Ellie AI helps you create semantic context and super-charge data-product design with generative AI.

Why Ellie AI?

  • Faster time‑to‑model – turn requirements into first‑draft conceptual models in seconds.
  • Source awareness – instantly discover the right tables, columns, and lineage for any analytical task.
  • Effective reverse engineering - Pull models from over 170 sources and create synthetic metadata with AI based on rows or headers. AI created metadata is always identifiable and can be edited with ease.
  • Contextual copilot – AI assistant understands your full Ellie environment with the available context and can act on your behalf.
  • Enterprise‑grade security & compliance – opt‑in activation, zero training/retention of customer data. Encryption in transit & at rest.

Core Capabilities

Text‑to‑Model

Ellie allows you to create conceptual models from text such as an explanation of a business model. You just need to paste business requirements (plain text or documents) and AI extracts candidate conceptual entities and relationships and proposes those to the user. The user then accepts or rejects the suggestions after which Ellie generates the first conceptual model.

You can continue to chat with Ellie to enhance the model or have AI explain the model to you in language that's understandable to all stake holders.

AI Conceptual Modeling Chatbot

Ask questions or give commands directly inside the conceptual‑modeling canvas:

  • "Add a Payment Method entity connected to Order"
  • "Explain how Customer relates to Subscription"

The copilot analyses the canvas graph in real time and can create/edit entities & relationships for you. You can easily enhance your model by asking AI to offer recommendations on additional entities, explain current model or propose and add relationships to the canvas.

Reverse Engineering with AI

It's a rare occurrence that data modeling starts from empty canvas with no dependencies to existing systems. At Ellie, we know what it takes to reverse engineer legacy and even modern systems. Various ERP systems have tens of thousands to hundred thousand and more tables and bringing all those to an ERD or physical model canvas is usually impractical.

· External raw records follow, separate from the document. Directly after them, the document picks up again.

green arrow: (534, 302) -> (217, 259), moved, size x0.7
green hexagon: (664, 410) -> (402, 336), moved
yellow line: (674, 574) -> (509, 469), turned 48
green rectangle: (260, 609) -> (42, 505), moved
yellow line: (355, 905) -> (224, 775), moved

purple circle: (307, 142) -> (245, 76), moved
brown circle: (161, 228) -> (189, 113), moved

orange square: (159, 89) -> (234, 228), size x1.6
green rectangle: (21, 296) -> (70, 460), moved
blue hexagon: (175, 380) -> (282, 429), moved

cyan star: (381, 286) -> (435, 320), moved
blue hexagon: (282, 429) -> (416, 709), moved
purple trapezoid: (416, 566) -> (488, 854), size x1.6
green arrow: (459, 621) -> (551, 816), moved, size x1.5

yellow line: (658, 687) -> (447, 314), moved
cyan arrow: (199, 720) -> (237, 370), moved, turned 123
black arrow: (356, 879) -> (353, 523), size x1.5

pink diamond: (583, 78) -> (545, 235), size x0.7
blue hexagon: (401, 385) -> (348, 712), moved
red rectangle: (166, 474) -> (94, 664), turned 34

To solve this challenge we have developed Ellie Source Navigator capability that leverages connectors to over 170 systems and databases and leverages AI to create synthetic metadata for better understanding.

AI Source Navigator

Reverse engineer, Document and Find source tables within your Ellie environment.

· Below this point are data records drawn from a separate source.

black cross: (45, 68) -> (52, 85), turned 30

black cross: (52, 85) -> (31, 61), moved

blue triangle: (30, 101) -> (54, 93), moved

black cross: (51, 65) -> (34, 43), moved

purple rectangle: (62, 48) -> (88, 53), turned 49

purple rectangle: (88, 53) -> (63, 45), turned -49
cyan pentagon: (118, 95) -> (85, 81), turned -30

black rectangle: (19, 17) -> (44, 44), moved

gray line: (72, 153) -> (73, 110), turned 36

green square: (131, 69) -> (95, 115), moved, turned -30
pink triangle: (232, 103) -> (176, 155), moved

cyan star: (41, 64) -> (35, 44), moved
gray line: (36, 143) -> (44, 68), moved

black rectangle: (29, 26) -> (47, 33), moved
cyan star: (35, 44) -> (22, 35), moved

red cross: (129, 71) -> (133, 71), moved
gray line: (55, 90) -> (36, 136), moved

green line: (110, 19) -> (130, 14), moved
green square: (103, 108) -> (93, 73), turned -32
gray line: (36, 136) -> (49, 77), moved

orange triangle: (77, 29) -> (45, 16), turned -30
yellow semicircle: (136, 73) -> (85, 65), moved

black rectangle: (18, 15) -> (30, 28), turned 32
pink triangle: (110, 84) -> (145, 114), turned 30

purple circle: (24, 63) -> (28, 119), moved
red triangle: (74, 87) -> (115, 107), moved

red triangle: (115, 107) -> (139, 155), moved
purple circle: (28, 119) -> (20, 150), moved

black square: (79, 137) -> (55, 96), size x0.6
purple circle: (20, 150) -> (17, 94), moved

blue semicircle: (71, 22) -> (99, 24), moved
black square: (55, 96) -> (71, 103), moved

AI Source Navigator lets teams:

  • Ingest source tables from over 170 systems and public API to the source table repository
  • Generate synthetic metadata, such as:
    • Semantic table names,
    • Descriptions
    • Tags to help semantic modeling efforts (e.g. location for all address related attributes)
    • Logical attribute groups,
    • Attribute descriptions (column row descriptions),
  • Generated either on sample data (100 rows) for maximum accuracy or on metadata‑only for sensitive datasets. The user is in control of what information is provided to AI.

Lumi AI Bot

Chat‑based discovery - provide a task to the AI and it will find the most relevant source tables for your analysis. Example prompts:

  • "Which HubSpot tables help me measure customer churn in the last 90 days?"
  • “I have a Customer entity with the following description ‘..’, what source tables could I link to it?”
  • “Here’s my physical data model (link), from which tables could I bring the data for my entities in the designed data model?”
  • Full AI agent in Ellie interface – continue the conversation in the thread and let AI help you complete your modeling and documentation tasks.

Lumi by default will work with OpenAI model and provide reasoning for the answer as well as potential expansion to query in context. The context covers existing models as well as any table that is available in the source navigator and leverage both synthetic as well as original metadata.

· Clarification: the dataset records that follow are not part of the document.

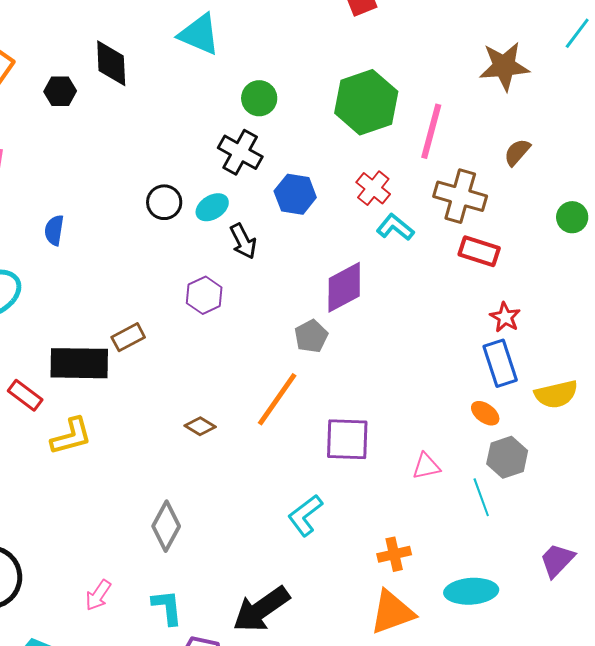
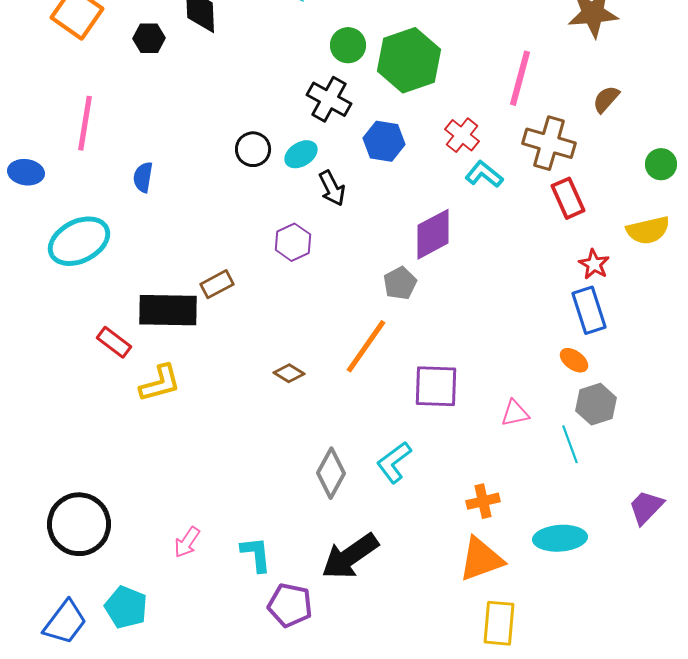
green hexagon: (366, 102) -> (409, 60), moved
red rectangle: (479, 251) -> (568, 198), turned 48
yellow semicircle: (556, 394) -> (648, 230), moved
gray diamond: (166, 526) -> (331, 473), moved

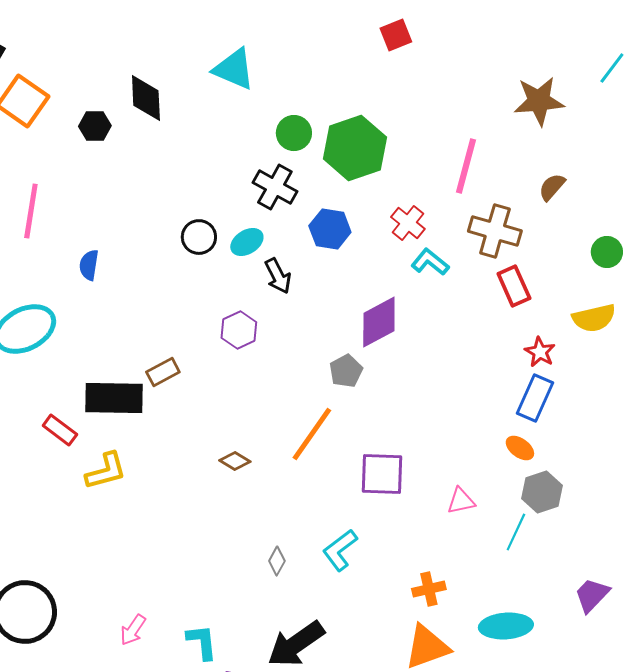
blue rectangle: (589, 310) -> (535, 398), turned 42
cyan line: (570, 444) -> (516, 532), turned 45
gray diamond: (331, 473) -> (277, 561), size x0.6

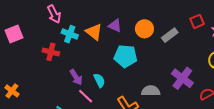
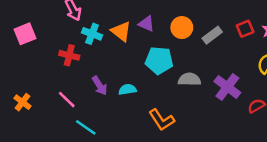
red square: (197, 21) -> (245, 29), moved
cyan semicircle: (99, 80) -> (127, 89), turned -72
gray semicircle: (151, 91) -> (189, 79), moved
pink line: (86, 96) -> (67, 100), moved

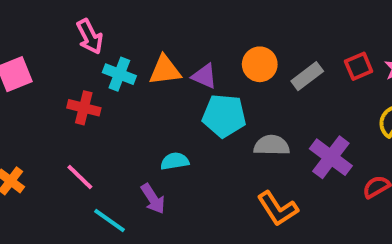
purple triangle: (146, 24) -> (204, 76), moved
orange triangle: (121, 31) -> (165, 70), turned -45
purple arrow: (100, 86) -> (153, 199), moved
orange L-shape: (162, 120) -> (278, 209), moved

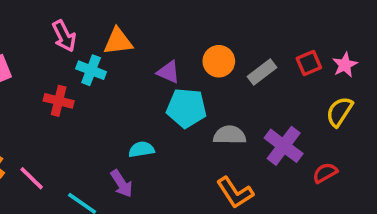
orange triangle: (165, 70) -> (118, 41), moved
pink line: (80, 177) -> (32, 178), moved

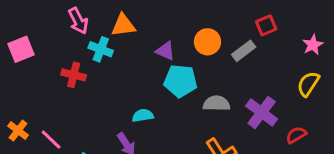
red square: (309, 63) -> (266, 25), moved

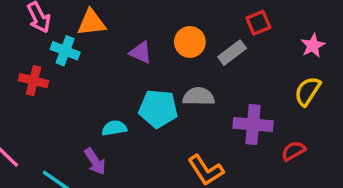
cyan pentagon: (180, 81) -> (158, 109), moved
gray semicircle: (216, 103) -> (199, 96), moved
purple cross: (262, 112) -> (253, 125), turned -32

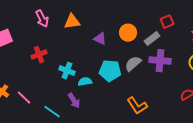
cyan cross: (65, 51) -> (67, 71), moved
red cross: (33, 81) -> (39, 55), turned -35
gray semicircle: (199, 96) -> (133, 64), turned -42
purple cross: (253, 125) -> (160, 61), moved

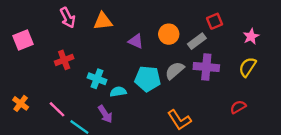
pink line: (24, 98) -> (57, 109), moved

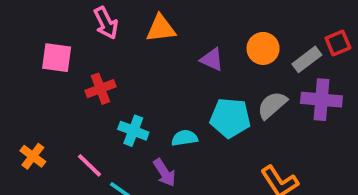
red square: (215, 21) -> (338, 43), moved
pink square: (23, 40) -> (57, 58), moved, turned 30
cyan cross: (97, 79) -> (133, 131), moved

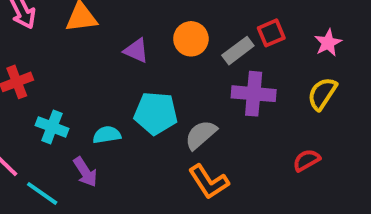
gray semicircle: (272, 105) -> (201, 135), moved

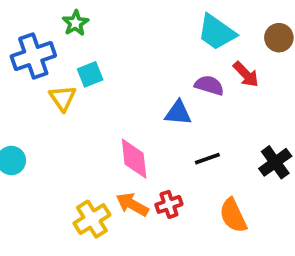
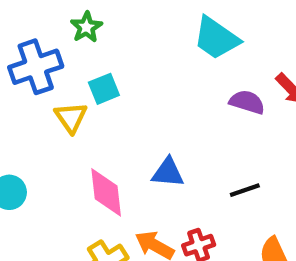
cyan trapezoid: (217, 32) -> (216, 38), moved
blue triangle: (178, 113) -> (168, 172), moved
pink diamond: (134, 159) -> (106, 192), moved

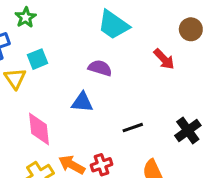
purple semicircle: (247, 102) -> (100, 68), moved
blue triangle: (168, 172) -> (82, 102), moved

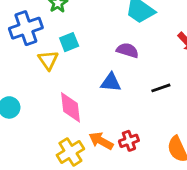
black line: (133, 128) -> (161, 88), moved

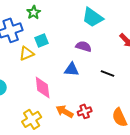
yellow triangle: (48, 60) -> (27, 53), turned 42
black line: (161, 88) -> (108, 73), turned 40
yellow cross: (70, 152) -> (32, 119), moved

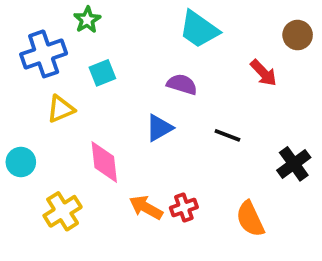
yellow triangle: (27, 53) -> (61, 109), moved
blue triangle: (72, 69) -> (159, 128), turned -35
yellow cross: (32, 119) -> (63, 211), moved

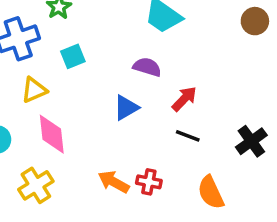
red arrow: (263, 73) -> (184, 99), moved, turned -92
black line: (227, 135) -> (188, 136), moved
pink diamond: (104, 162) -> (52, 134), moved
red cross: (184, 207) -> (149, 182), turned 30

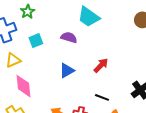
purple semicircle: (147, 67) -> (69, 37), moved
black line: (188, 136) -> (102, 97), moved

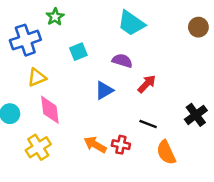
purple semicircle: (69, 37) -> (122, 61), moved
cyan square: (36, 41) -> (78, 52), moved

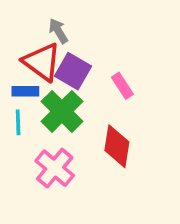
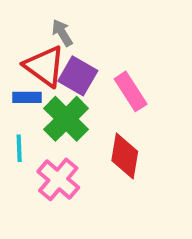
pink rectangle: (122, 86) -> (131, 91), size x1.4
cyan line: (18, 122) -> (19, 148), moved

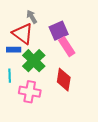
purple square: (78, 76) -> (59, 31), moved, turned 36
pink cross: (58, 179) -> (30, 92), turned -30

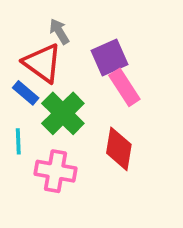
blue rectangle: (14, 50) -> (26, 93), turned 40

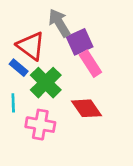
gray arrow: (59, 31) -> (59, 23), moved, size x1.5
red diamond: (119, 149) -> (86, 108), turned -44

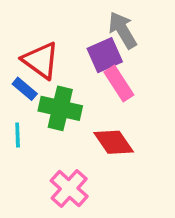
gray arrow: (59, 23) -> (123, 30), moved
green cross: (46, 83) -> (60, 108), turned -32
pink cross: (40, 125) -> (69, 188), moved, turned 32

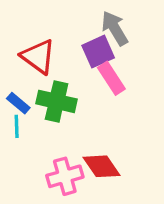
blue rectangle: (25, 89) -> (18, 103), moved
red diamond: (114, 142) -> (101, 166), moved
pink cross: (69, 188) -> (65, 176), turned 32

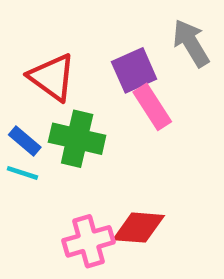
gray arrow: (115, 28) -> (191, 43), moved
cyan line: (17, 126) -> (22, 173), turned -70
red diamond: (101, 166) -> (139, 228), turned -51

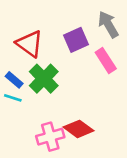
pink rectangle: (152, 107) -> (106, 61), moved
green cross: (77, 139) -> (44, 79), turned 32
red diamond: (139, 228) -> (79, 129), turned 32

Lumi will not store any customer data nor will it use metadata or actual table contents for training purposes.

Lumi chat can also be used to perform other tasks such as compare models, which is useful when reverse engineering production physical models and comparing them to original Ellie models to identify production changes that didn't go through the modeling workflow.

To increase security and relevance the user organization can easily change the large language model that Ellie uses from the default OpenAI setting to any of the major models such as Anthropic Claude, AWS Bedrock, Mistral, Azure AI or proprietary OpenAI models.